Effect of food deprivation on the hypothalamic gene expression of the secretogranin II-derived peptide EM66 in rat.

Neuroreport 2017 Nov;28(16):1049-1053

aUNIROUEN, INSERM U1239, Laboratory of Neuronal and Neuroendocrine Differentiation and Communication (DC2N), Normandie University, Rouen, France bLaboratory of Neuroendocrinology and Nutritional and Climatic Environment, Faculty of Sciences, University Sidi Mohamed Ben Abdellah, Fez, Morocco.

EM66 is a peptide derived from the chromogranin, secretogranin II (SG-II). Recent findings in mice indicate that EM66 is a novel anorexigenic neuropeptide that regulates hypothalamic feeding behavior, at least in part, by activating the POMC neurons of the arcuate nucleus.

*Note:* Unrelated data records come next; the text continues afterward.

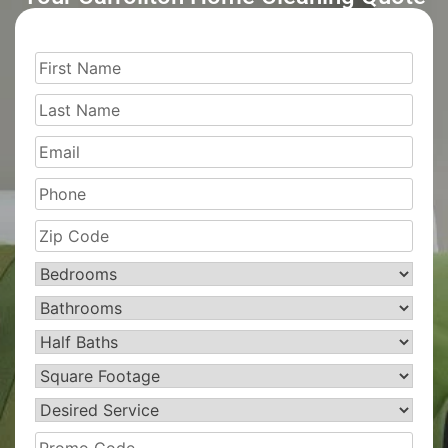
First
Name
(Required)
Last
Name
(Required)
Email
Phone
Zip
Code
(Required)
Bedrooms
(Required)
Bathrooms
(Required)
Half
Baths
(Required)
Square
Footage
(Required)
Desired
Service
(Required)
Promo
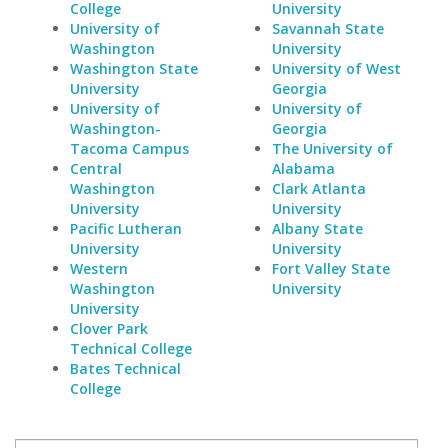
College
University
University of
Savannah State
Washington
University
Washington State
University of West
University
Georgia
University of
University of
Washington-
Georgia
Tacoma Campus
The University of
Central
Alabama
Washington
Clark Atlanta
University
University
Pacific Lutheran
Albany State
University
University
Western
Fort Valley State
Washington
University
University
Clover Park
Technical College
Bates Technical
College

The present study aimed to investigate the mechanism of action of EM66 in the control of feeding behavior and, more specifically, its potential interactions with the NPY and POMC systems in rat. We analyzed by Q-PCR the gene expression of the EM66 precursor, SG-II, in hypothalamic extracts following 2, 3, or 4 days of food deprivation and compared it with the expression levels of the two major neuropeptidergic systems, that is, POMC and NPY, modulating feeding behavior. Our results show that fasting for 2 and 3 days has no effect on SG-II mRNA levels. However, 4 days of food deprivation induced a significant alteration in the expression levels of the three genes studied, with a significant increase in SG-II and NPY mRNAs, and conversely, a significant decrease in POMC mRNA. These data indicate that the EM66 gene expression is modulated by a negative energy status and suggest interactions between EM66 and NPY to regulate food intake through the POMC system.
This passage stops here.